After rising sharply over the last two months, Pakistan’s thermal coal imports fell 33% month-on-month (m-o-m) to 802,830 t in September, CoalMint’s vessel data reveals.
This came as the country’s power utilities switched back to using more of domestic coal sourced from the Thar region for blending amid depreciating Pakistani currency that has made imported coal expensive. The Pakistani Rupee (PKR) has depreciated by 30% against US Dollar since the start of the year 2022.
Coal usage so far had been limited in the country as the power generating companies were designed for using imported coal. However, elevated global prices compelled utilities to switch back to indigenous coal as power generation on Thar coal renders as one of the cheapest forms in the country.
Power production on Thar coal costs PKR 4.39/kWh(kilowatts per hour) at present, which includes fuel (coal) costs at PKR 3.74 per unit, according to the National Transmission and Dispatch Company (NTDC). The imported coal usage cost stands at around Rs.11.05 per kWh.
Power plants using Thar coal
As per a recent report, Pakistan is currently generating 5,280MW electricity from coal, with Thar coal contributing 1,320MW and imported coal 3,960MW to the overall power generation.
Last month, the government successfully launched a third power plant with a capacity of 330 megawatts that would run on Thar coal. Accordingly, the total installed power production capacity (using Thar coal) increased to 990 megawatts in three-years to date.
Demand from cement sector picking up
Rising construction activity post the monsoon season is expected to increase Pakistan’s cement sales by 22-26% m-o-m to 4.2 mnt, with local dispatches seen jumping 20-24% m-o-m in September.
However, on a y-o-y basis, a slowdown in overall economic activity, higher construction costs, and intense rainfall and floods has weighed on the cement sales last month.

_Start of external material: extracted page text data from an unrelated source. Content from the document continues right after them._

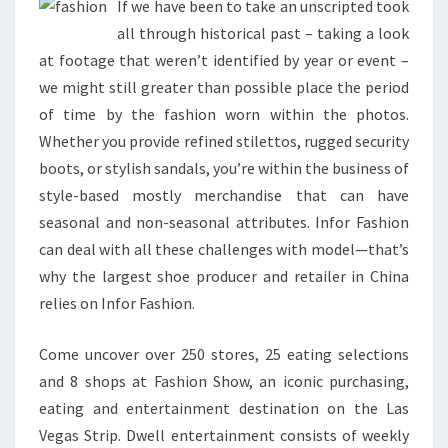
If we have been to take an unscripted took
all through historical past – taking a look
at footage that weren’t identified by year or event –
we might still greater than possible place the period
of time by the fashion worn within the photos.
Whether you provide refined stilettos, rugged security
boots, or stylish sandals, you’re within the business of
style-based mostly merchandise that can have
seasonal and non-seasonal attributes. Infor Fashion
can deal with all these challenges with model—that’s
why the largest shoe producer and retailer in China
relies on Infor Fashion.
Come uncover over 250 stores, 25 eating selections
and 8 shops at Fashion Show, an iconic purchasing,
eating and entertainment destination on the Las
Vegas Strip. Dwell entertainment consists of weekly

Pakistan’s cement sector was heard sourcing coal from neighbouring Afghanistan since last few months however, elevated prices of Afghan coal capped any major rise in imports from the country.
Interestingly, the country’s imports only from Mozambique recorded a rise in September which is also used in the cement sector.
Outlook
Amid expectation of higher global coal prices in winter amid rising restocking activity, Pakistan’s coal consumers are likely to source fuel from the Thar region or even neighbouring Afghanistan, keeping its imports rangebound. Power production on Thar coal is estimated to increase to 2,600MW by the end of next year (December 2023), as other mine-mouth power projects in the pipeline come online.